Encore moins nombreux furent ceux qui osèrent soutenir la fronde légitime des oubliés.

La réponse des champions des premiers de cordée fut donc la violence de la répression alliée à l’entourloupe du faux dialogue. L’escroquerie était complète, Emmanuel Macron a sauvé sa peau en arrachant des yeux, en arrachant des mains, en brisant des carrières, en poussant la répression policière et paranoïaque à son paroxysme, envoyant en prison à tout va, intimidant les  réfractaires, utilisant le mensonge d’Etat comme une arme et la justice comme une menace politique.

Et cette stratégie de la violence a payé: les Français sont prêts à tout accepter, si on en croit les sondages. Voilà qu’un président isolé, sans réel parti, mis en scène par une oligarchie fatiguée de payer trop cher pour le bien commun, peut parachever une mascarade démocratique en une déviance autoritaire des institutions de la Ve République.

L’épisode de la Mongie, où, skieur souriant et insouciant, le président s’offrait une parenthèse enneigée, tandis que les Champs Élysées brûlaient aurait dû clore une fois pour toute l’imposture. Il n’en fut rien. Le soutien et la cohésion sont inébranlables pour le bloc des premiers de cordées, unis dans une course vers l’abîme, et désireux d’en finir avec l’idée démocratique, en soutenant leur champion à n’importe quel prix. Honte à ceux qui un jour se dirent socialistes et qui aujourd’hui, masqués derrière leur étiquette du parti présidentiel se rendent complices de toutes ces violences par leur silence.
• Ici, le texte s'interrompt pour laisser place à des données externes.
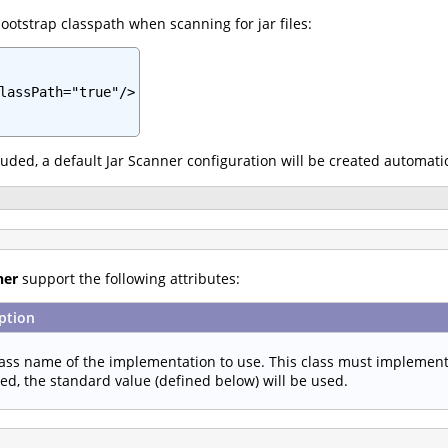
ootstrap classpath when scanning for jar files:
lassPath="true"/>

cluded, a default Jar Scanner configuration will be created automatic
ner
support the following attributes:
ption
lass name of the implementation to use. This class must implemen
ied, the standard value (defined below) will be used.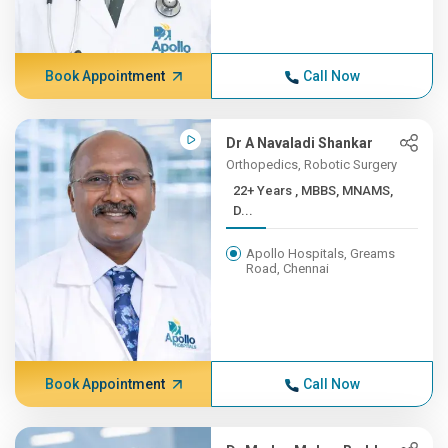
Book Appointment
Call Now
Dr A Navaladi Shankar
Orthopedics, Robotic Surgery
22+ Years , MBBS, MNAMS,
D...
Apollo Hospitals, Greams
Road, Chennai
Book Appointment
Call Now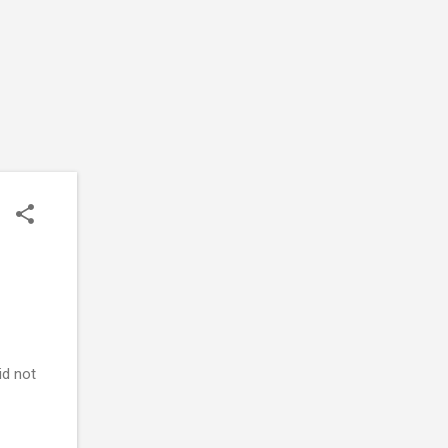
id not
Je suis pessimiste, où comme dirait Emmanuel Macron,  je suis sans doute un esprit chagrin, qui n’arrive pas à faire taire le cynique en moi. Nous manquons de veilleurs dans les temps sombres qui s’annoncent et rares sont ceux, qui ont choisi de tenir la lampe-tempête, malgré les invectives, les insultes, les moqueries ou les menaces.

Soutenir les gilets jaunes, ce n’est pas être un séditieux, un ennemi de la démocratie ou un fou. Soutenir les gilets jaunes c’est être conscient des inégalités et du mensonge oligarchique. Le pouvoir n’est plus celui de peuple, où des citoyens éduqués et éclairés, pourraient voter en connaissance de cause, après un débat démocratique animé par une presse libre. Non, le pouvoir est celui d’une ploutocratie, qui impose une pensée unique de l’efficacité économique et de la performance au service du profit. Tout ce qui pourrait faire débat doit être sorti du champ public ou décrédibilisé par tout moyen, soit par l’étiquette du complot ou l’infamie de la pensée fascisante. Résultat : le degré zéro de la politique sied à merveille aux promoteurs de l’idiocratie qui veulent divertir pour assurer le contrôle des esprits.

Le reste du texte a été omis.